This past weekend I earned my first, second and third Capoeira cordas (the colored belts, as in any other martial art.)
Capoeira is a Brazilian martial art that developed in the slave camps as a way to train to fight for freedom, while disguising it as dancing and singing. Learning capoeira requires learning to play the instruments, sing the songs, hold the "axe" (energy) and obviously play in the center of the circle. In capoeira, it's called playing; not sparring or fighting.
If you've never seen capoeira, here's a video of our event. These are the masters and advanced capoeiristas playing.
I have been playing capoeira for the past 4+ years. But I took a long hiatus in 2013. I allowed myself to drift away because I had a lot going on in my life.
Then in the early spring of 2014 I attended my group's first "batizado" (ceremony where students move up and get their cordas). I went to support them. As I sat there seeing all of my friends get their cordas I realized I had excluded myself. I had pulled myself out of the group. I was sad to not be a part of the ceremony and be one of them.
I recommitted to capoeira and have been more consistent than before. It's been two years now, and I have to confess that at times I found myself wavering in my commitment. More than once, I felt inclined to stop again but I'd make myself go and would unfailingly love being in class.
Then we began planning for our batizado. I had a concrete goal to not miss this one again. So I stayed.
This weekend, I expected to get my first and second level cordas. New students wear white belts. The first level is half white, half yellow. The second level is all yellow. The third level is half yellow, half orange.

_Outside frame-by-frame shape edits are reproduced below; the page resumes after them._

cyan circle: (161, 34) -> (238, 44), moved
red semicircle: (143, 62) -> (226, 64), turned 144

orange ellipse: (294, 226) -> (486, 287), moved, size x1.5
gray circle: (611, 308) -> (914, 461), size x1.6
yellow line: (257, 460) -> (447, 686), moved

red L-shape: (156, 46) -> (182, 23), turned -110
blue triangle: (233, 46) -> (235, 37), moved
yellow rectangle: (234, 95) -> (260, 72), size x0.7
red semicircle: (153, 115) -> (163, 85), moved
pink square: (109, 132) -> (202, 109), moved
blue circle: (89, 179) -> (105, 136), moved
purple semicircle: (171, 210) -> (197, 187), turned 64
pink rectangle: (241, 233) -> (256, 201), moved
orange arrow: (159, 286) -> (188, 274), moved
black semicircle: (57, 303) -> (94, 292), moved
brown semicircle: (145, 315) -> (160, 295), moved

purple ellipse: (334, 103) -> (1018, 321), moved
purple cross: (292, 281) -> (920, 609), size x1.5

After I got my first and second corda, I heard Fua (my teacher) start speaking of someone who's practiced for a while and who brings SO much axe (positive energy) that he decided to break his rule (of allowing only a 2-level jump at once) and award the third level corda to this person. And he called me!
I almost started crying.
In that moment my commitment to capoeira multiplied tenfold. I am so proud of the achievement and honored by the recognition, that I want to live up to it and keep improving.

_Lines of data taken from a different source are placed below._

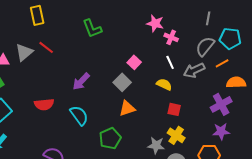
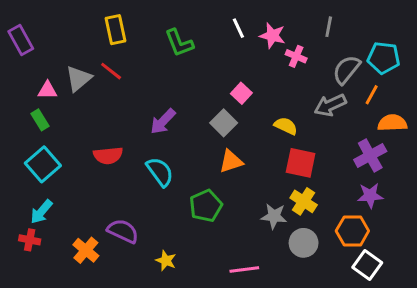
yellow rectangle: (37, 15) -> (115, 30), moved
gray line: (208, 18) -> (329, 27), moved
white line: (170, 62) -> (238, 28), moved
orange line: (222, 63) -> (372, 95), turned -32
red square: (174, 109) -> (301, 163), size x1.5

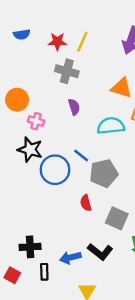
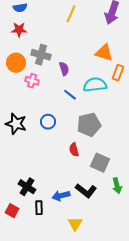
red star: (57, 42) -> (19, 30), moved
gray cross: (67, 71) -> (41, 55), moved
black star: (30, 150) -> (16, 124), moved
blue line: (81, 155) -> (70, 95), moved
blue circle: (55, 170) -> (48, 122), size x0.6
black cross: (30, 247) -> (27, 187), turned 36

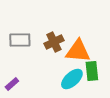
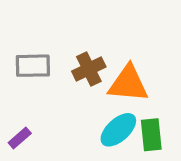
green rectangle: (92, 71) -> (151, 135), moved

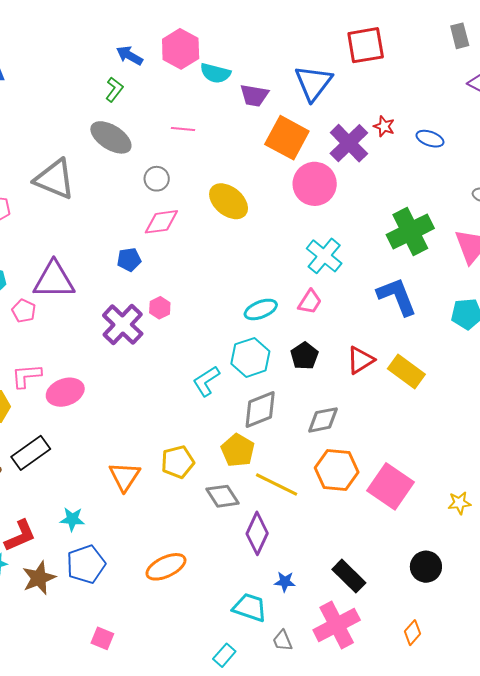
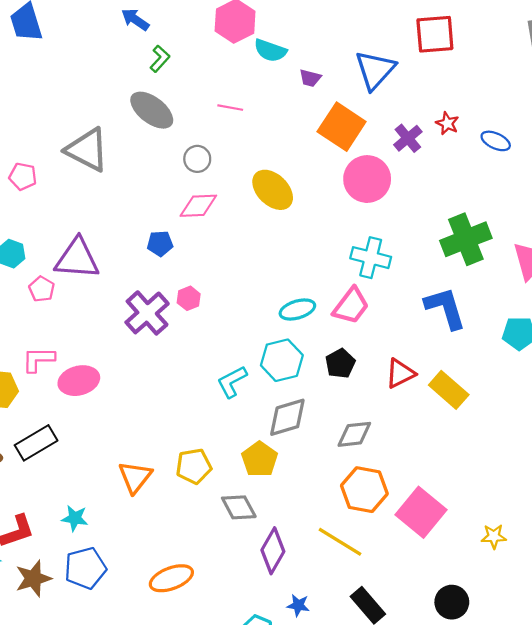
blue arrow: (130, 56) -> (135, 19), moved
purple trapezoid: (254, 95) -> (310, 78), size x0.7
purple cross: (349, 143) -> (408, 138), size x0.7
cyan cross: (324, 256) -> (371, 258), turned -30
pink trapezoid: (310, 302) -> (351, 306), size x1.4
yellow line: (277, 485) -> (340, 542), moved

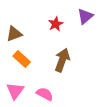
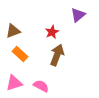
red star: (56, 24) -> (52, 32), moved
pink triangle: (15, 91) -> (14, 83), turned 36

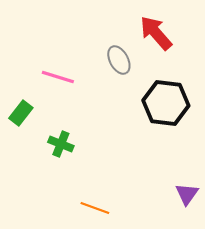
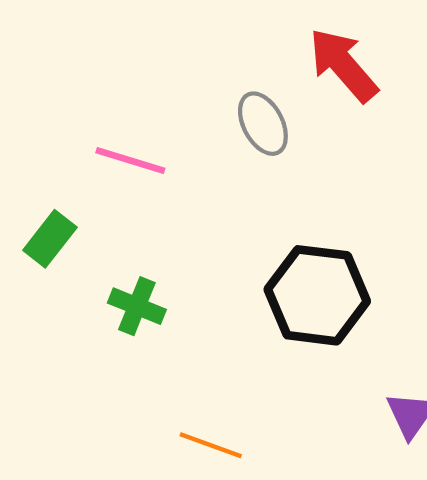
black hexagon: (166, 103) -> (317, 295), moved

Then it hit me, stopping to mark and celebrate improvements is monumental to our ultimate success.
Celebrating gains is enormously powerful to refuel our commitment to continue moving towards our dreams and goals.
All too often we quit midway because we're nowhere near where we would like to be. I quit capoeira once and almost quit again. I can certainly think of other projects on which I've lost steam part-way because I can't see any evidence of progress.
What projects or dreams have you abandoned after you had started to move towards them?
My takeaway from this is to remind myself to do more of what I often tell my clients to do, but I don't do enough for myself:
CELEBRATE THE BABY STEP SUCCESSES ON A REGULAR BASIS.
This can be as simple as writing 1-2 daily accomplishments on a notebook. Or maybe once a week have a mini celebration of the week's successes. Perhaps making Friday night the week's celebration of what we've accomplished, and allow ourselves to celebrate even the tiniest of gains:
I went to capoeira this week. I went to the gym 3 times.
I drank more water each day.
I had that important conversation I needed to have.
I researched that new job opportunity...
The more we celebrate the little accomplishments and see them as the important, essential steps that will bring us to our goals, the more our excitement and momentum will build.